Effective Training StrategiesWebShaper's training strategy combines Supervised Fine-Tuning (SFT) and Reinforcement Learning (GRPO) with a reward mechanism to guide the model through multiple inference steps, avoiding "shortcuts" and improving inference.
Wide range of application scenarios: Applicable to a variety of scenarios such as literature organization, market research, intelligent learning assistant, life decision-making and medical information query, providing personalized information support.

Who WebShaper is for

AI researchers: Used to generate high-quality training data, improve the performance of AI models in complex reasoning tasks, and fuel cutting-edge research.

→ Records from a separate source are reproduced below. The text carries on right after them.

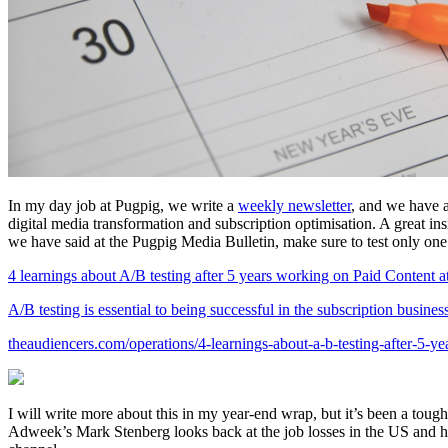
In my day job at Pugpig, we write a
weekly newsletter
, and we have 
digital media transformation and subscription optimisation. A great ins
we have said at the Pugpig Media Bulletin, make sure to test only one 
4 learnings about A/B testing after 5 years working on Paid Conten
A/B testing is essential to being successful in the subscription busin
theaudiencers.com/operations/4-learnings-about-a-b-testing-after-5-ye
I will write more about this in my year-end wrap, but it’s been a toug
Adweek’s Mark Stenberg looks back at the job losses in the US and how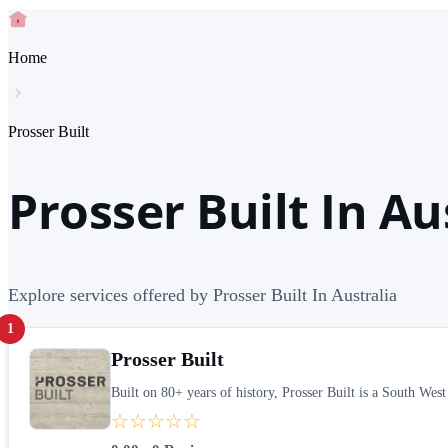
Home
Prosser Built
Prosser Built In Au
Explore services offered by Prosser Built In Australia
1
Prosser Built
Built on 80+ years of history, Prosser Built is a South Wes
☆☆☆☆☆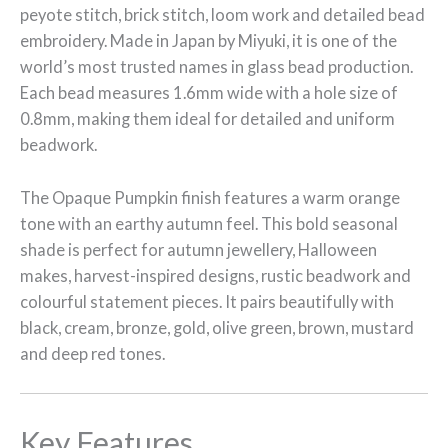
peyote stitch, brick stitch, loom work and detailed bead
embroidery. Made in Japan by Miyuki, it is one of the
world’s most trusted names in glass bead production.
Each bead measures 1.6mm wide with a hole size of
0.8mm, making them ideal for detailed and uniform
beadwork.
The Opaque Pumpkin finish features a warm orange
tone with an earthy autumn feel. This bold seasonal
shade is perfect for autumn jewellery, Halloween
makes, harvest-inspired designs, rustic beadwork and
colourful statement pieces. It pairs beautifully with
black, cream, bronze, gold, olive green, brown, mustard
and deep red tones.
Key Features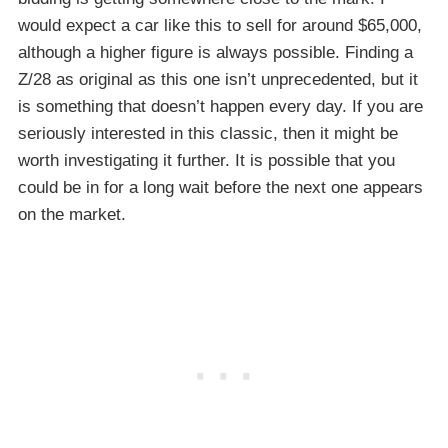
would expect a car like this to sell for around $65,000,
although a higher figure is always possible. Finding a
Z/28 as original as this one isn’t unprecedented, but it
is something that doesn’t happen every day. If you are
seriously interested in this classic, then it might be
worth investigating it further. It is possible that you
could be in for a long wait before the next one appears
on the market.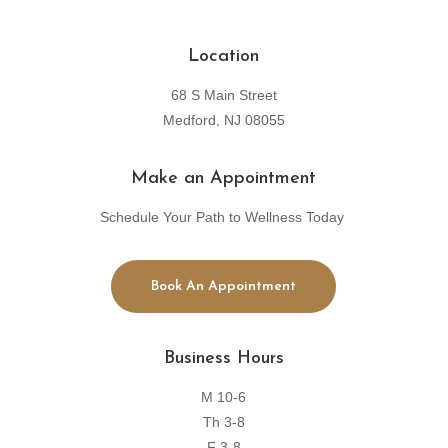
Location
68 S Main Street
Medford, NJ 08055
Make an Appointment
Schedule Your Path to Wellness Today
Book An Appointment
Business Hours
M 10-6
Th 3-8
F 3-8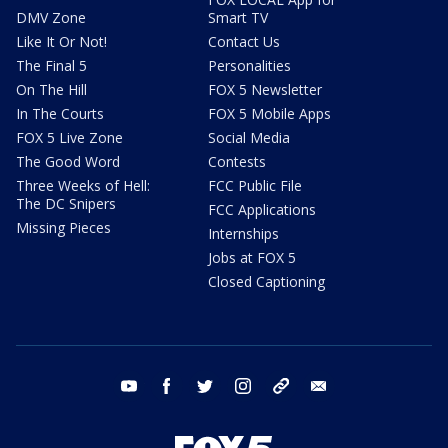
DMV Zone
Smart TV
Like It Or Not!
Contact Us
The Final 5
Personalities
On The Hill
FOX 5 Newsletter
In The Courts
FOX 5 Mobile Apps
FOX 5 Live Zone
Social Media
The Good Word
Contests
Three Weeks of Hell:
FCC Public File
The DC Snipers
FCC Applications
Missing Pieces
Internships
Jobs at FOX 5
Closed Captioning
youtube
facebook
twitter
instagram
tiktok
email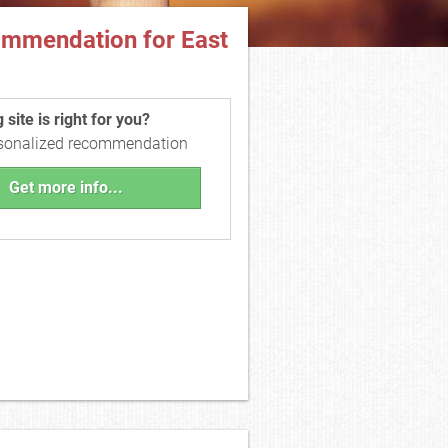
ommendation for East
site is right for you?
rsonalized recommendation
Get more info...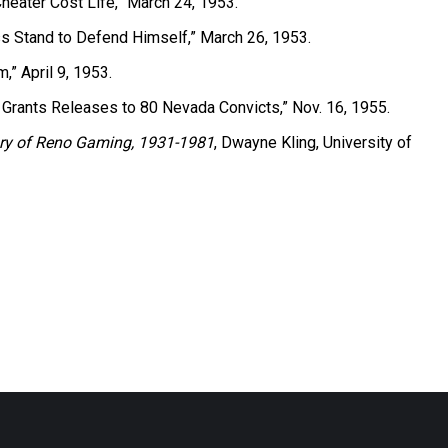
heater Cost Life,” March 24, 1953.
s Stand to Defend Himself,” March 26, 1953.
,” April 9, 1953.
 Grants Releases to 80 Nevada Convicts,” Nov. 16, 1955.
story of Reno Gaming, 1931-1981
, Dwayne Kling, University of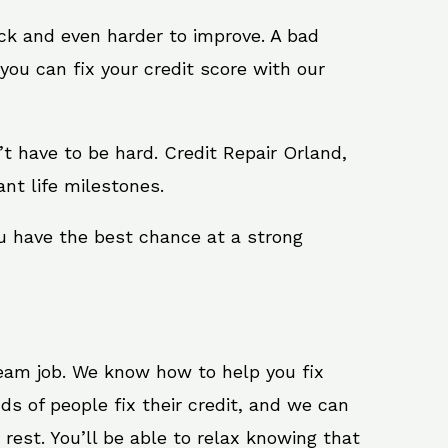
ack and even harder to improve. A bad
you can fix your credit score with our
n’t have to be hard. Credit Repair Orland,
nt life milestones.
ou have the best chance at a strong
ream job. We know how to help you fix
ds of people fix their credit, and we can
 rest. You’ll be able to relax knowing that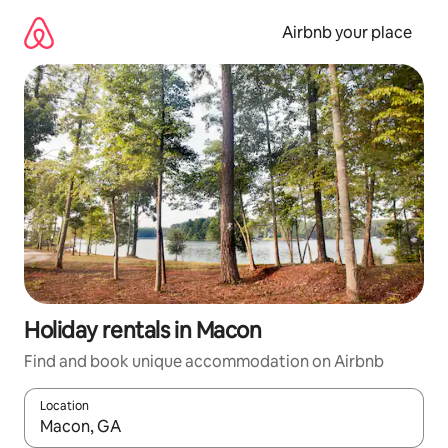
Skip
to
Airbnb your place
content
Holiday rentals in Macon
Find and book unique accommodation on Airbnb
Location
When results are available, navigate with the up and down arro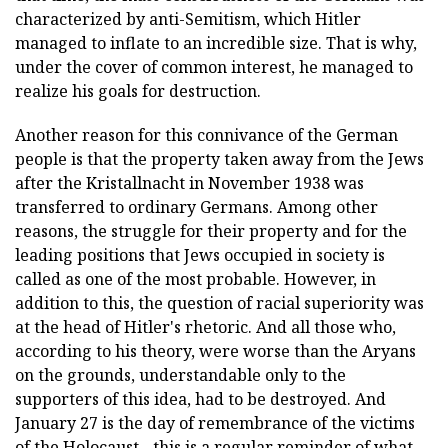
characterized by anti-Semitism, which Hitler
managed to inflate to an incredible size. That is why,
under the cover of common interest, he managed to
realize his goals for destruction.
Another reason for this connivance of the German
people is that the property taken away from the Jews
after the Kristallnacht in November 1938 was
transferred to ordinary Germans. Among other
reasons, the struggle for their property and for the
leading positions that Jews occupied in society is
called as one of the most probable. However, in
addition to this, the question of racial superiority was
at the head of Hitler's rhetoric. And all those who,
according to his theory, were worse than the Aryans
on the grounds, understandable only to the
supporters of this idea, had to be destroyed. And
January 27 is the day of remembrance of the victims
of the Holocaust - this is a regular reminder of what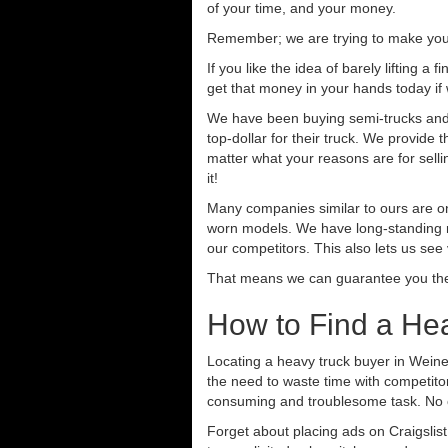
of your time, and your money.
Remember; we are trying to make your 
If you like the idea of barely lifting a
get that money in your hands today if
We have been buying semi-trucks and t
top-dollar for their truck. We provide
matter what your reasons are for sellin
it!
Many companies similar to ours are on
worn models. We have long-standing re
our competitors. This also lets us see
That means we can guarantee you the 
How to Find a Hea
Locating a heavy truck buyer in Weine
the need to waste time with competitor
consuming and troublesome task. No o
Forget about placing ads on Craigslis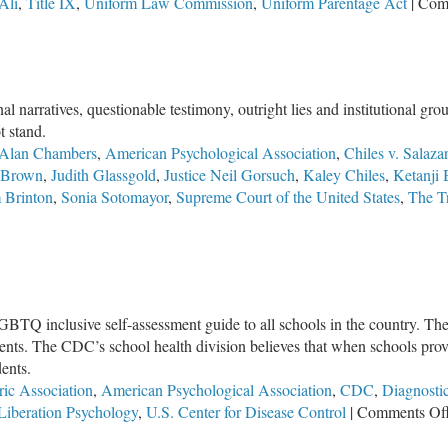
Ali
,
Title IX
,
Uniform Law Commission
,
Uniform Parentage Act
|
Com
l narratives, questionable testimony, outright lies and institutional g
t stand.
Alan Chambers
,
American Psychological Association
,
Chiles v. Salazar
y Brown
,
Judith Glassgold
,
Justice Neil Gorsuch
,
Kaley Chiles
,
Ketanji
 Brinton
,
Sonia Sotomayor
,
Supreme Court of the United States
,
The Tr
GBTQ inclusive self-assessment guide to all schools in the country. Th
udents. The CDC’s school health division believes that when schools pr
dents.
ric Association
,
American Psychological Association
,
CDC
,
Diagnostic
Liberation Psychology
,
U.S. Center for Disease Control
|
Comments Of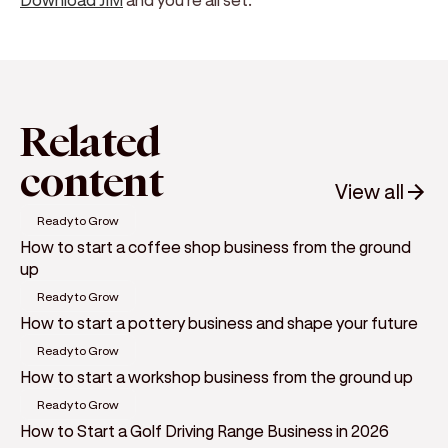
Related
content
View all
Ready to Grow
How to start a coffee shop business from the ground
up
Ready to Grow
How to start a pottery business and shape your future
Ready to Grow
How to start a workshop business from the ground up
Ready to Grow
How to Start a Golf Driving Range Business in 2026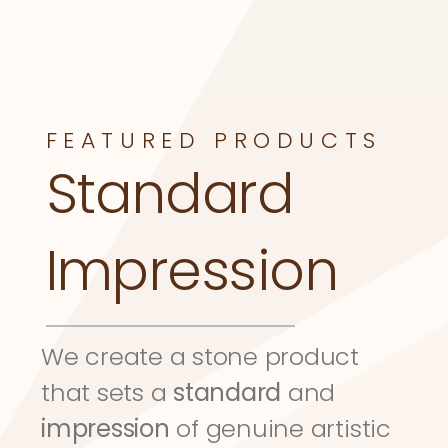
FEATURED PRODUCTS
Standard 
Impression
We create a stone product 
that sets a 
standard
 and 
impression
 of genuine artistic 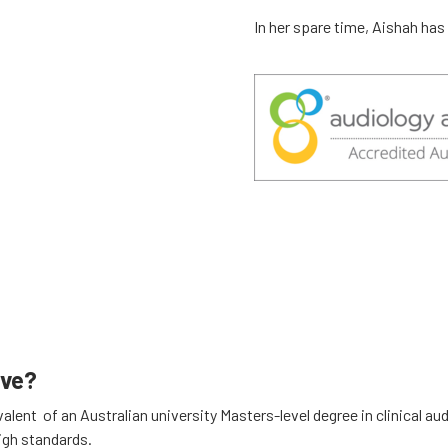
In her spare time, Aishah has
ave?
lent of an Australian university Masters-level degree in clinical au
igh standards.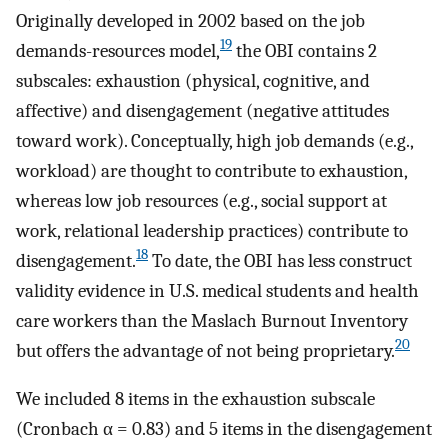
Originally developed in 2002 based on the job
19
demands-resources model,
the OBI contains 2
subscales: exhaustion (physical, cognitive, and
affective) and disengagement (negative attitudes
toward work). Conceptually, high job demands (e.g.,
workload) are thought to contribute to exhaustion,
whereas low job resources (e.g., social support at
work, relational leadership practices) contribute to
18
disengagement.
To date, the OBI has less construct
validity evidence in U.S. medical students and health
care workers than the Maslach Burnout Inventory
20
but offers the advantage of not being proprietary.
We included 8 items in the exhaustion subscale
(Cronbach α = 0.83) and 5 items in the disengagement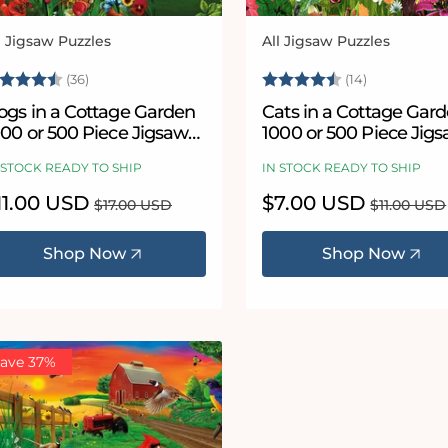
l Jigsaw Puzzles
All Jigsaw Puzzles
ndor:
Vendor:
ating:
4.9 out of 5 stars
Rating:
4.9 out of 
(36)
(14)
ogs in a Cottage Garden
Cats in a Cottage Gar
000 or 500 Piece Jigsaw
1000 or 500 Piece Jig
uzzles
Puzzles
 STOCK READY TO SHIP
IN STOCK READY TO SHIP
le
11.00 USD
Regular
Sale
$7.00 USD
Regular
$17.00 USD
$11.00 USD
ice
price
price
price
Shop Now
Shop Now
ave 37%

data scientist: Efficiently generate and optimize training data, reduce data labeling and cleaning efforts, and improve model performance.
Natural Language Processing (NLP) Developer: generating complex natural language tasks, improving the model's ability to understand multi-hop reasoning and complex logic, developing intelligent Q&A systems, etc.
Corporate Analyst: Rapidly collect and organize industry data, automatically generate market research tasks, and support decision making.
educator: Generate personalized learning tasks, help students with deep and research-based learning, and develop intelligent learning assistants.